Cappuccinowithonesugarplease · 30/01/2025 08:16

Kakesy · 30/01/2025 07:32

Thanks for your opinion. I agree but I’m not forcing him to stay in the relationship. If he’s not happy, then he should end it. He’s not a child, so he shouldn’t be such a coward

Op loads of men don't like to be the 'bad guy' who ends it so they piss their partners off so much that they do the 'ending'.
In this situation I would be off and I wouldn't care what anyone thinks at this stage, time to put yourself first.

Kakesy · 30/01/2025 08:20

Cappuccinowithonesugarplease · 30/01/2025 08:16

Op loads of men don't like to be the 'bad guy' who ends it so they piss their partners off so much that they do the 'ending'.
In this situation I would be off and I wouldn't care what anyone thinks at this stage, time to put yourself first.

Thank you!!! I will

OP posts:
Twaddlepip · 30/01/2025 08:21

Kakesy · 30/01/2025 02:56

I have started questioning myself the same…

I once went through his phone and saw a gay porn on the web history, but it was only one, so I thought it wasn’t a big deal since porn users always want more and more, right? Idk…

In your opinion, would it be weird for a guy to enjoy anal plug on himself?

Yes. I suspect this may be it.

MissDoubleU · 30/01/2025 08:21

Kakesy · 30/01/2025 08:09

Yes, unfortunately. We got married less than a year after we met.

I also thought you were in your 50’s, not under bloody 30. Write this off as a bad first marriage and start again. You’re far, far too young to be settling for a sexless relationship. I was divorced before I was 30 and it was the best bloody thing I’ve ever done. I’m in a much better place now than I could have ever imagined for myself back then.

No matter how you think you feel about this man, he’s showing you how he feels about you. He can’t respect you enough to care. He can’t be faithful to you. Get out and love yourself girl. You’ll be happier and far more satisfied than you are here, waiting and begging for scraps from a man who won’t give you any.

Kakesy · 30/01/2025 08:26

MissDoubleU · 30/01/2025 08:21

I also thought you were in your 50’s, not under bloody 30. Write this off as a bad first marriage and start again. You’re far, far too young to be settling for a sexless relationship. I was divorced before I was 30 and it was the best bloody thing I’ve ever done. I’m in a much better place now than I could have ever imagined for myself back then.

No matter how you think you feel about this man, he’s showing you how he feels about you. He can’t respect you enough to care. He can’t be faithful to you. Get out and love yourself girl.
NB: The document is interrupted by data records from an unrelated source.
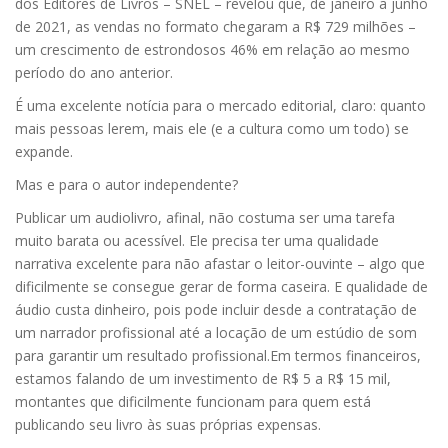
dos Editores de Livros – SNEL – revelou que, de janeiro a junho
de 2021, as vendas no formato chegaram a R$ 729 milhões –
um crescimento de estrondosos 46% em relação ao mesmo
período do ano anterior.
É uma excelente notícia para o mercado editorial, claro: quanto
mais pessoas lerem, mais ele (e a cultura como um todo) se
expande.
Mas e para o autor independente?
Publicar um audiolivro, afinal, não costuma ser uma tarefa
muito barata ou acessível. Ele precisa ter uma qualidade
narrativa excelente para não afastar o leitor-ouvinte – algo que
dificilmente se consegue gerar de forma caseira. E qualidade de
áudio custa dinheiro, pois pode incluir desde a contratação de
um narrador profissional até a locação de um estúdio de som
para garantir um resultado profissional.Em termos financeiros,
estamos falando de um investimento de R$ 5 a R$ 15 mil,
montantes que dificilmente funcionam para quem está
publicando seu livro às suas próprias expensas.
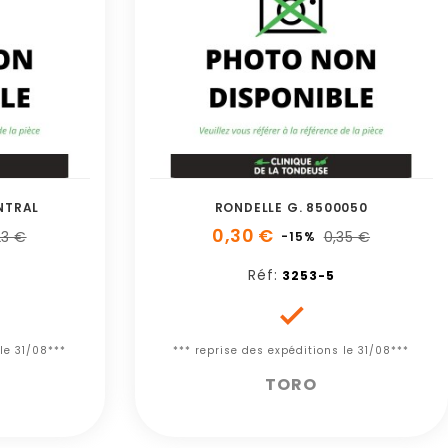
NTRAL
RONDELLE G. 8500050
0,30 €
23 €
0,35 €
-15%
Réf:
3253-5

le 31/08***
*** reprise des expéditions le 31/08***
TORO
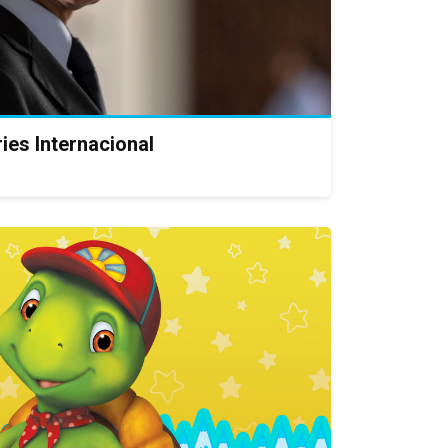
ies Internacional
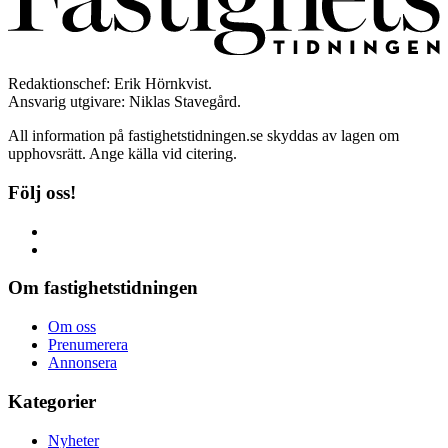
Redaktionschef: Erik Hörnkvist.
Ansvarig utgivare: Niklas Stavegård.
All information på fastighetstidningen.se skyddas av lagen om
upphovsrätt. Ange källa vid citering.
Följ oss!
Om fastighetstidningen
Om oss
Prenumerera
Annonsera
Kategorier
Nyheter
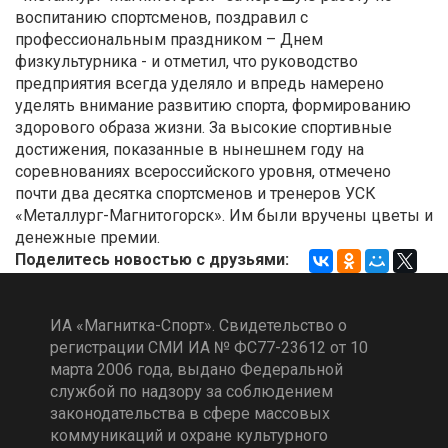
воспитанию спортсменов, поздравил с
профессиональным праздником – Днем
физкультурника - и отметил, что руководство
предприятия всегда уделяло и впредь намерено
уделять внимание развитию спорта, формированию
здорового образа жизни. За высокие спортивные
достижения, показанные в нынешнем году на
соревнованиях всероссийского уровня, отмечено
почти два десятка спортсменов и тренеров УСК
«Металлург-Магнитогорск». Им были вручены цветы и
денежные премии.
Поделитесь новостью с друзьями:
ИА «Магнитка-Спорт». Свидетельство о
регистрации СМИ ИА № ФС77-23612 от 10
марта 2006 года, выдано Федеральной
службой по надзору за соблюдением
законодательства в сфере массовых
коммуникаций и охране культурного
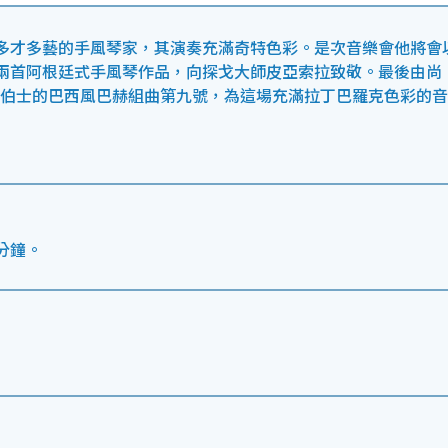
多才多藝的手風琴家，其演奏充滿奇特色彩。是次音樂會他將會
兩首阿根廷式手風琴作品，向探戈大師皮亞索拉致敬。最後由尚
羅伯士的巴西風巴赫組曲第九號，為這場充滿拉丁巴羅克色彩的音
分鐘。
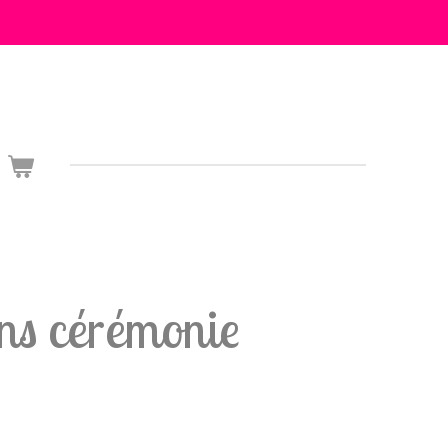
ns cérémonie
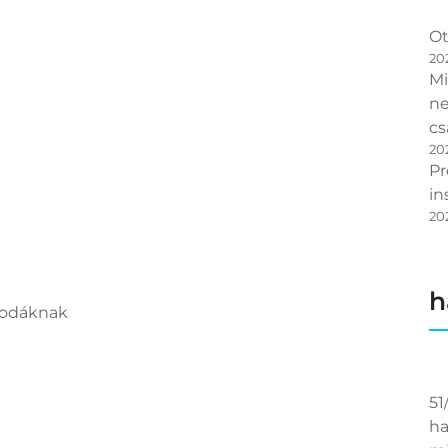
Ot
20
Mi
ne
cs
20
Pr
in
20
h
irodáknak
51
ha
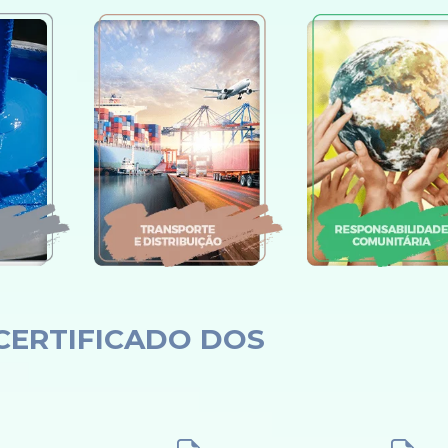
CERTIFICADO DOS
You’ll be happier and far more satisfied than you are here, waiting and begging for scraps from a man who won’t give you any.
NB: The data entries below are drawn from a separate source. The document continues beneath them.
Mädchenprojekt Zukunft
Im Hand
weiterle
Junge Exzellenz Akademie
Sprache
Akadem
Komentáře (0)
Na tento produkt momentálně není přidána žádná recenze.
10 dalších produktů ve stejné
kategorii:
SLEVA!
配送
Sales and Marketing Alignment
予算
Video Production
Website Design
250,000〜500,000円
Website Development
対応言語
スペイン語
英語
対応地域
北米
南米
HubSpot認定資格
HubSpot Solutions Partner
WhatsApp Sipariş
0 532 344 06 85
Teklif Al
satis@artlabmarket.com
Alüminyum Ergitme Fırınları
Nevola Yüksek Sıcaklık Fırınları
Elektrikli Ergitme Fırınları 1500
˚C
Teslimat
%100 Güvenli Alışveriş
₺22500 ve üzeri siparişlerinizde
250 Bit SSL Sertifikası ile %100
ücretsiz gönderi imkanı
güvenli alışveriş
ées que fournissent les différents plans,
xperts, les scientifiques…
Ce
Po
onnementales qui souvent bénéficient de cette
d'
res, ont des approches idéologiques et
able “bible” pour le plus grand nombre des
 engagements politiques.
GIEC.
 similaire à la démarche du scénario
So good to read something like this!! Happy for you, and thank you for the kind words

OP posts:
MissDoubleU · 30/01/2025 08:28

I will also add, I had very high suspicions my first husband could be gay or have some sexual dysfunction. He would actually demand regular (unsatisfying for me) sex, I’ve just never met a man who disliked vagina quite so much, but there we go. I will say I still don’t have any answer to why he was the way he was and I likely never will. I’ve had to make my peace with that and it’s highly likely you will too.

It shouldn’t be about why he is that way. Low testosterone, closeted sexuality, hidden fetish, it quite literally does not matter the reason. He isn’t interested in being open, discovering the truth, or changing. He isn’t interested in listening or caring how his ways affect you. He isn’t going to suddenly change and he has no interest in trying. That should be enough.

HowToSaveAWife · 30/01/2025 08:35

Kakesy · 30/01/2025 08:09

Yes, unfortunately. We got married less than a year after we met.

I thought you might have been OP, I'm so sorry.

But a 32 year old man marries a 24 year old and he's not jumping her bones at every opportunity? I'm sorry honey I think he's gay and you've been duped into a lavender marriage.

There's only a few reasons men go for much younger women and marry them quickly.

Control, sex, and as a good cover story.